"Neighborhoods have a diverse mix of talented, passionate, and driven residents, capable of creating vibrant communities." -ABCD Institute
We believe that healthy communities are built and sustained through systems that invite and foster participation by the neighbors within the community. Thus, Mika’s method for neighborhood development is to identify and support the leaders already living and working within the neighborhoods. Mika carries out this strategy through its Community Coach and Coordinators. Their commitment is wholly focused on building relationships to develop, train and equip existing leaders who have emerged from the communities and taken it upon themselves to initiate transformation and growth in their neighborhoods. They identify potential leaders, young and old, who have the desire and potential to bring change to their communities.
We work to build the capacity of these leaders to identify, design, fund and manage initiatives that positively impact their neighborhoods.
For Mika, a developed leader:
Pursues a life of obedience to God
Maintains healthy relationships with God, with self, with others, and with the rest of creation
Engages in learning opportunities to increase his or her leadership capacity
Leads positive change in his or her community
Organizations exist in our community to provide services that address economic needs and basic relief to the poor; Mika’s unique work is to build whole relationships through leadership development and community building. Mika engages neighbors in an empowering process in order to address the broken relationships that prevent the poor from making decisions necessary to overcome poverty.
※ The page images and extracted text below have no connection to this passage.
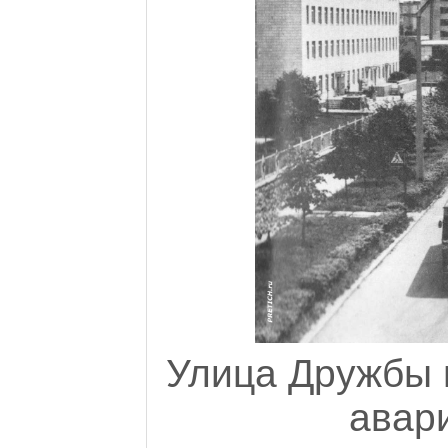
Улица Дружбы 
авар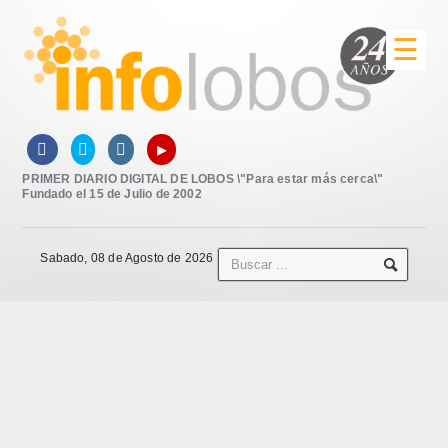
☰
▸



PRIMER DIARIO DIGITAL DE LOBOS \"Para estar más cerca\"
Fundado el 15 de Julio de 2002
Sabado, 08 de Agosto de 2026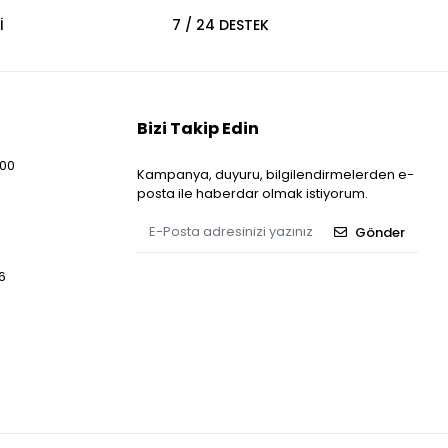
İ
7 / 24 DESTEK
Bizi Takip Edin
:00
Kampanya, duyuru, bilgilendirmelerden e-
posta ile haberdar olmak istiyorum.
Gönder
6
This relational understanding of poverty has shaped the way we choose to respond to the needs in our community. When poverty is defined solely in economic terms, solutions tend to be short term fixes to a larger problem and may lead to dependency on social services. According to Myers, the “unspoken assumption is that when the missing things are provided, the poor will no longer be poor” (Myers 65). Relief-based approaches, which provide temporary aid to reduce immediate suffering, can perpetuate the cycle of poverty that is found in cities across the country. This may lead to charity fatigue between the giver and receiver and it tends to overlook the transformative potential already existing within a community. We approach the issues of poverty in Costa Mesa with the recognition that neighbors who struggle economically are also experiencing relational poverty. We seek to address these issues with solutions that not only acknowledge the economic needs of our neighbors but also seek to reconcile relationships with one another, the community and God.
Easy as ABCD
Mika uses an Asset Based Community Development (ABCD) approach to accomplish our mission. This method of community development seeks to maximize a neighborhood’s existing resources. It is based on the belief that neighborhoods have a diverse mix of talented, passionate, and driven residents, capable of creating vibrant communities. These skilled residents, however, often lack the resources and connections to realize their potential. ABCD is an alternative to a more traditional needs-based approach, and rather than focusing on their deficiencies, this approach brings to light the many opportunities present in these low-income communities.